Books A bookstore wearing a big hat will stride into Broad Ripple this week. Elizabeth Houghton’s Big Hat Books fills the space next to the Monon Coffee Shop with some community conviviality organized around the literately written word. The grand opening party this Friday beginning at 5:30 p.m. will also serve as the launch party for The Encyclopedia of Guilty Pleasures: 1,001 Things You Hate to Love by local authors Sam Stall, Lou Harry and Julia Spalding. Elizabeth Houghton's Big Hat Books will open its doors on Friday. In an era of “big box” everything, starting an exciting little enterprise like Big Hat takes no small measure of guts. At BookExpo in Chicago on a stocking spree, Houghton wondered if people were right when they asked if she is “crazy to be starting up an independent” store. But more were enthusiastic at the prospect and other local book people there waxed nearly ecstatic, which was good news to Houghton. “Independents are reliant on community support to keep these cultural hubs alive and thriving. Without a citywide commitment to their success they can’t make it.”
She intends to foster such commitment by working with literati of all varieties: writers, libraries, literary organizations. The store will have a special meeting area for reading and writing groups and book clubs. The whole space is “small enough to rub shoulders with distinguished neighbors and visiting luminaries, large enough to have public readings and launch parties for books and their writers.” Houghton promises a lively schedule for gathering interesting minds together. She has the right connections in the business via her experience as reviewer for the Los Angeles Times Book Review and story analyst for 20th Century Fox, not to mention her novelist-husband Dan Barden and a host of literary friends, including her brother Jamie, who is an indispensable partner in creating and running Big Hat Books.

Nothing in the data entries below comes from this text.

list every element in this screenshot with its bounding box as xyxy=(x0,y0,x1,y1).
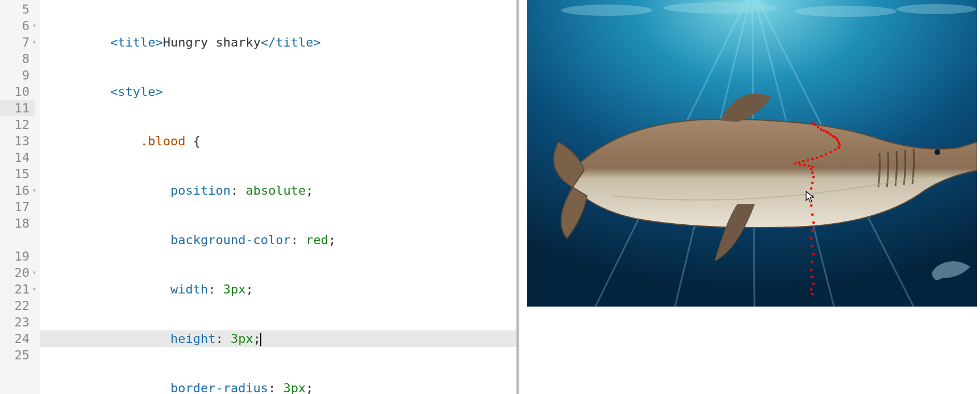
code-line: <style> xyxy=(40,83,516,100)
code-text-area[interactable]: <title>Hungry sharky</title> <style> .bl… xyxy=(40,1,516,394)
code-line-active: height: 3px; xyxy=(40,330,516,347)
svg-point-10 xyxy=(935,149,940,155)
code-line: background-color: red; xyxy=(40,232,516,248)
code-line: <title>Hungry sharky</title> xyxy=(40,34,516,51)
shark-image xyxy=(527,0,977,307)
mouse-cursor-icon xyxy=(806,191,815,203)
preview-document[interactable] xyxy=(527,0,980,307)
code-line: .blood { xyxy=(40,133,516,149)
code-editor-pane[interactable]: 56▾7▾8910111213141516▾1718 1920▾21▾22232… xyxy=(0,0,519,394)
preview-pane[interactable] xyxy=(519,0,980,394)
svg-point-6 xyxy=(561,5,652,16)
code-line: position: absolute; xyxy=(40,182,516,199)
code-line: border-radius: 3px; xyxy=(40,380,516,394)
svg-point-7 xyxy=(664,2,777,14)
svg-point-8 xyxy=(794,6,896,17)
code-line: width: 3px; xyxy=(40,281,516,297)
svg-point-9 xyxy=(896,4,976,14)
text-cursor xyxy=(260,333,261,346)
line-number-gutter: 56▾7▾8910111213141516▾1718 1920▾21▾22232… xyxy=(0,0,40,394)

At the heart of Houghton’s concept for the store is service to the special, if general, interests of fellow reader-thinkers of all ages. At Big Hat, they’ll find “books that are destined to become classics in their fields,” whether fiction, poetry, essays, art, biography or “illustrated gardening manuals.”
What’s behind the joy at such risk? Houghton misses the unusual and intriguing items she’d run into in neighborhood bookstores of her past. “I especially miss the hard-to-find people who gently pushed me into unknown territory or challenged me to dig deeper and discover a passion hidden under a spark of interest.”
That longing for shared exploration should be fulfilled in Big Hat. The owner recognizes that such stores have strong holds on the memories of all urban book lovers and Houghton intends that “the bookstore should feel as though it has always been there, and always will be.” Such a vision stirs intellectual passions. Informed of the quickly coming shop, one local reader cheerfully commented that “many have dreamed of starting this store, now we’ll be able to live it vicariously.”